- _About this task_
Could you restate every entry word for word, minus the pictures?

"""

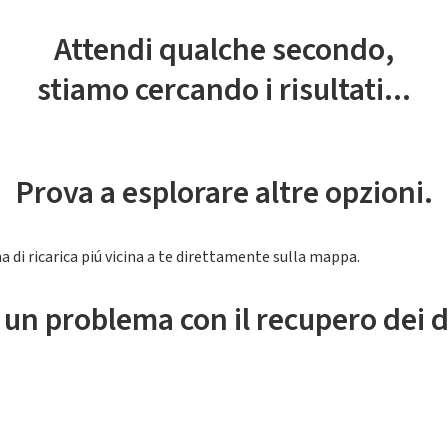
Attendi qualche secondo,
stiamo cercando i risultati...
Prova a esplorare altre opzioni.
a di ricarica piú vicina a te direttamente sulla mappa.
 un problema con il recupero dei d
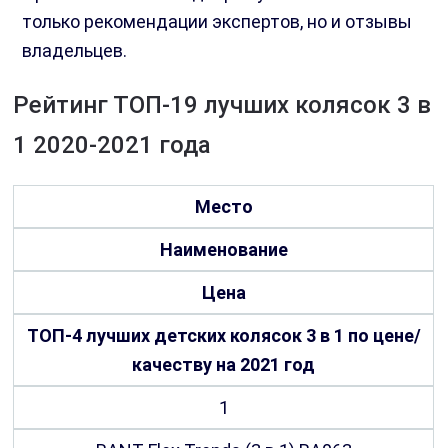
только рекомендации экспертов, но и отзывы
владельцев.
Рейтинг ТОП-19 лучших колясок 3 в
1 2020-2021 года
Место
Наименование
Цена
ТОП-4 лучших детских колясок 3 в 1 по цене/
качеству на 2021 год
1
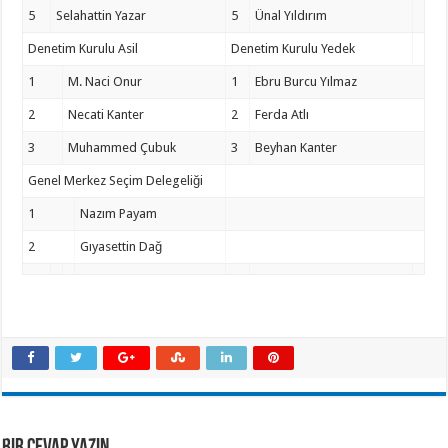
5
Selahattin Yazar
5
Ünal Yıldırım
Denetim Kurulu Asil
Denetim Kurulu Yedek
1
M. Naci Onur
1
Ebru Burcu Yılmaz
2
Necati Kanter
2
Ferda Atlı
3
Muhammed Çubuk
3
Beyhan Kanter
Genel Merkez Seçim Delegeliği
1
Nazım Payam
2
Gıyasettin Dağ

"""

- _Task solution_
Attendi qualche secondo,
stiamo cercando i risultati...
Prova a esplorare altre opzioni.
a di ricarica piú vicina a te direttamente sulla mappa.
 un problema con il recupero dei d
только рекомендации экспертов, но и отзывы
владельцев.
Рейтинг ТОП-19 лучших колясок 3 в
1 2020-2021 года
Место
Наименование
Цена
ТОП-4 лучших детских колясок 3 в 1 по цене/
качеству на 2021 год
1
5
Selahattin Yazar
5
Ünal Yıldırım
Denetim Kurulu Asil
Denetim Kurulu Yedek
1
M. Naci Onur
1
Ebru Burcu Yılmaz
2
Necati Kanter
2
Ferda Atlı
3
Muhammed Çubuk
3
Beyhan Kanter
Genel Merkez Seçim Delegeliği
1
Nazım Payam
2
Gıyasettin Dağ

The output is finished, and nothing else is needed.